Write out the line that contains "تقارير وحوارات" and every line after it through the end of the entries, exactly as given and with no other lines.
DATA FOR PROCESSING Start Marker
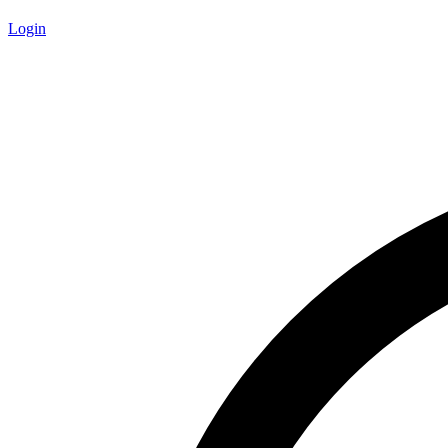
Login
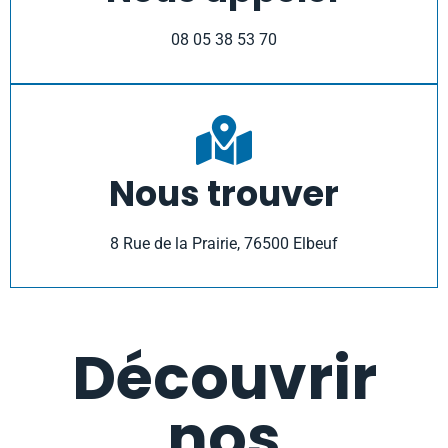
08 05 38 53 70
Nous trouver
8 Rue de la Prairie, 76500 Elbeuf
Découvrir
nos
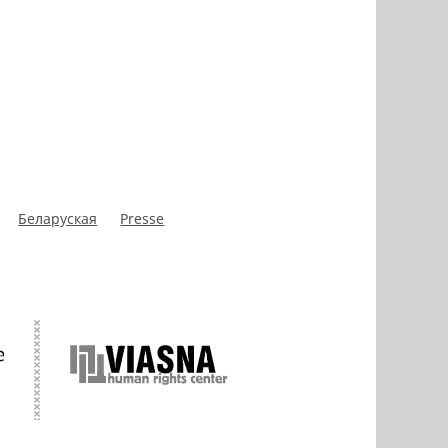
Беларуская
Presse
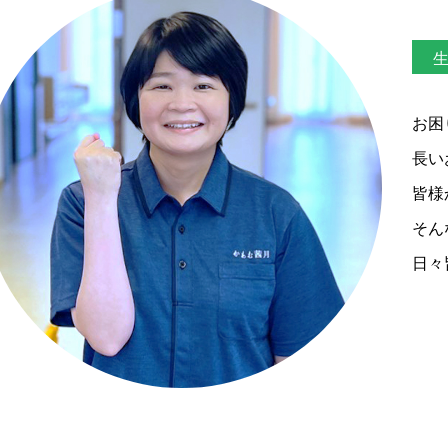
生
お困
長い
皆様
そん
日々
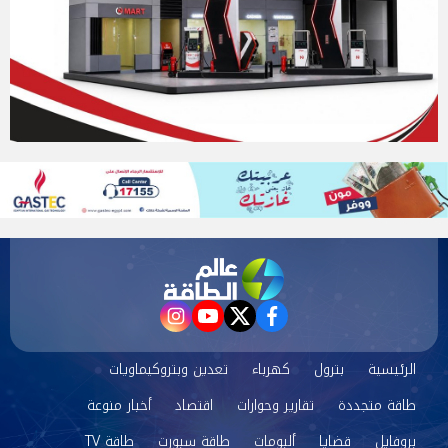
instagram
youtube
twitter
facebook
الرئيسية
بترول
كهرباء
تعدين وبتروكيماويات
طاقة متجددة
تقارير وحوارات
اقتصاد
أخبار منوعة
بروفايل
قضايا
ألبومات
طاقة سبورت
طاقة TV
DATA FOR PROCESSING End Marker
§ **SOLUTION TO THIS EXERCISE**
تقارير وحوارات
اقتصاد
أخبار منوعة
بروفايل
قضايا
ألبومات
طاقة سبورت
طاقة TV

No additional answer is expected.